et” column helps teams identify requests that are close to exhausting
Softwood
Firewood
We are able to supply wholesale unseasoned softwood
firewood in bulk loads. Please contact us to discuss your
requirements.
++++++++++
» **The problem**:
Repeat exactly the lines of the material from the one with "firewood in bulk" through the end, both the first and the last included.

» **Exercise answer**:
firewood in bulk loads. Please contact us to discuss your
requirements.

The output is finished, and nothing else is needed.